According to Wikipedia Graham Thomas’s selection apparently upset the South Africans as he was “mixed race” – not Indigenous Australian but Native American.
I played with Bankstown when Thomas was our star. I don’t recall any talk of Native American. We understood that one of his parents was of Aboriginal descent. the other may have been Puerto Rican (?)
Quoting Indigenous activist Meriki Onus above: “There are so many more important things to worry about than spending $10 million celebrating a day that didn’t even exist in the ‘90s,” she said.
Wow!
If that quote means the 1890s then the quote is correct and I apologise for my shock that that would be published, and for contradicting it below, as I have interpreted it to mean the 1990’s.
26th of January was agreed on by all Australian states as the date of Australia Day in 1935. Just because some states did not have a public holiday on the day, does not mean it did not exist and that it was not “celebrated”.
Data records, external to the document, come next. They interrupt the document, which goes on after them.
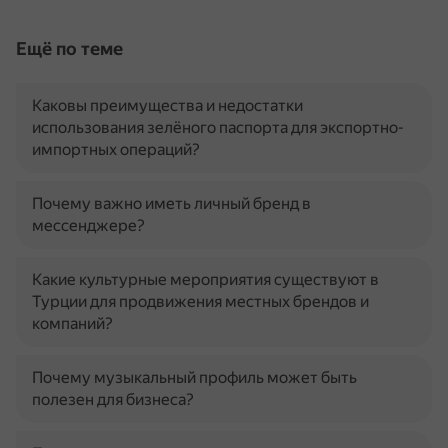
Ещё по теме
Каковы преимущества и недостатки
использования зелёного паспорта для экспортно-
импортных операций?
Почему важно иметь личный бренд в
мессенджере?
Какие культурные мероприятия существуют в
Турции для продвижения местных брендов и
компаний?
Почему музыкальный профиль может быть
полезен для бизнеса?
For an indigenous activist visiting the importance of the date, I would have thought that the 1938 Aboriginal Day Of Mourning would have been an important event within the same debate. As far as I know that was the first OFFICIAL protest action against Australia Day being on the 26th of January by Indigenous Australians (and an “Aborigines Conference” held in Sydney, was more specifically protesting “the 150th Anniversary of the Whiteman’s seizure of our country“, but the advertising had the words Australia Day in brackets under the 26th January, 1938).
https://aiatsis.gov.au/explore/day-of-mourning
https://en.wikipedia.org/wiki/Day_of_Mourning_(Australia)
From 1940 to 1955 the Australian Aborigines League was able to persuade many religious denominations to declare the Sunday before Australia Day as ‘Aboriginal Sunday’.
The protests against Australia Day being held on the 26th of January are not new, and, as some people would like you to believe now, are not a recent invention of “woke” white people.